Dataset records section start
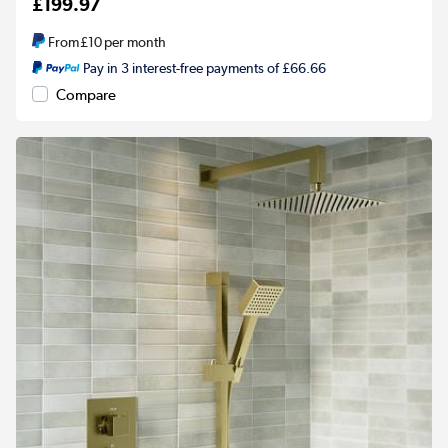
£199.97
From
£10
per month
Pay in 3 interest-free payments of £66.66
Compare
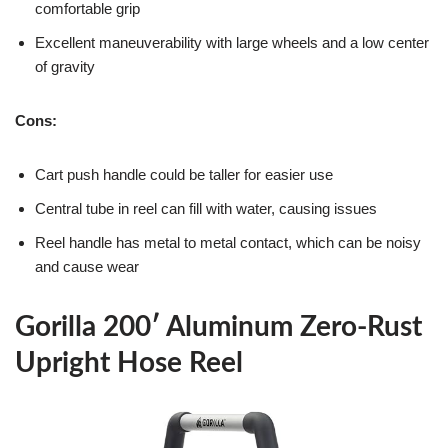
comfortable grip
Excellent maneuverability with large wheels and a low center
of gravity
Cons:
Cart push handle could be taller for easier use
Central tube in reel can fill with water, causing issues
Reel handle has metal to metal contact, which can be noisy
and cause wear
Gorilla 200′ Aluminum Zero-Rust
Upright Hose Reel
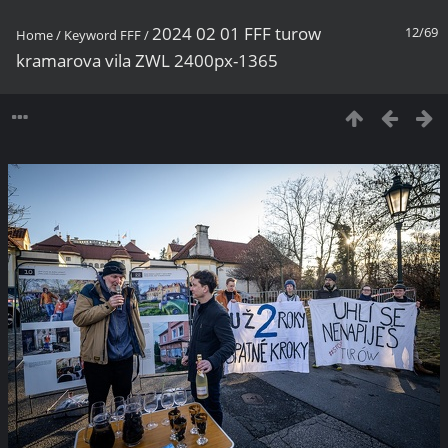
2024 02 01 FFF turow
12/69
Home
/
Keyword
FFF
/
kramarova vila ZWL 2400px-1365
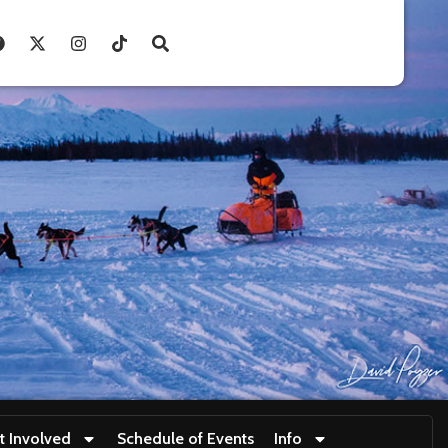
t Involved
Schedule of Events
Info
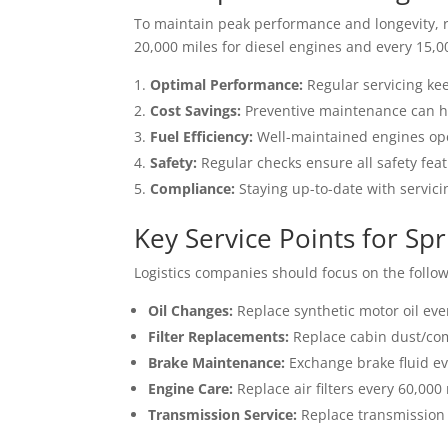
To maintain peak performance and longevity, r
20,000 miles for diesel engines and every 15,0
Optimal Performance:
Regular servicing ke
Cost Savings:
Preventive maintenance can hel
Fuel Efficiency:
Well-maintained engines oper
Safety:
Regular checks ensure all safety feat
Compliance:
Staying up-to-date with servic
Key Service Points for Sp
Logistics companies should focus on the follow
Oil Changes:
Replace synthetic motor oil ever
Filter Replacements:
Replace cabin dust/comb
Brake Maintenance:
Exchange brake fluid ev
Engine Care:
Replace air filters every 60,000
Transmission Service:
Replace transmission o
Dataset records section end
## Task item
Beginning with the line that contains "Gorilla 200′ Aluminum Zero-Rust" and ending with the last line of the data, restate each line word for word. Exclude the pictures.

## Result
Gorilla 200′ Aluminum Zero-Rust
Upright Hose Reel
2024 02 01 FFF turow
12/69
Home
/
Keyword
FFF
/
kramarova vila ZWL 2400px-1365
t Involved
Schedule of Events
Info
To maintain peak performance and longevity, r
20,000 miles for diesel engines and every 15,0
Optimal Performance:
Regular servicing ke
Cost Savings:
Preventive maintenance can hel
Fuel Efficiency:
Well-maintained engines oper
Safety:
Regular checks ensure all safety feat
Compliance:
Staying up-to-date with servic
Key Service Points for Sp
Logistics companies should focus on the follow
Oil Changes:
Replace synthetic motor oil ever
Filter Replacements:
Replace cabin dust/comb
Brake Maintenance:
Exchange brake fluid ev
Engine Care:
Replace air filters every 60,000
Transmission Service:
Replace transmission o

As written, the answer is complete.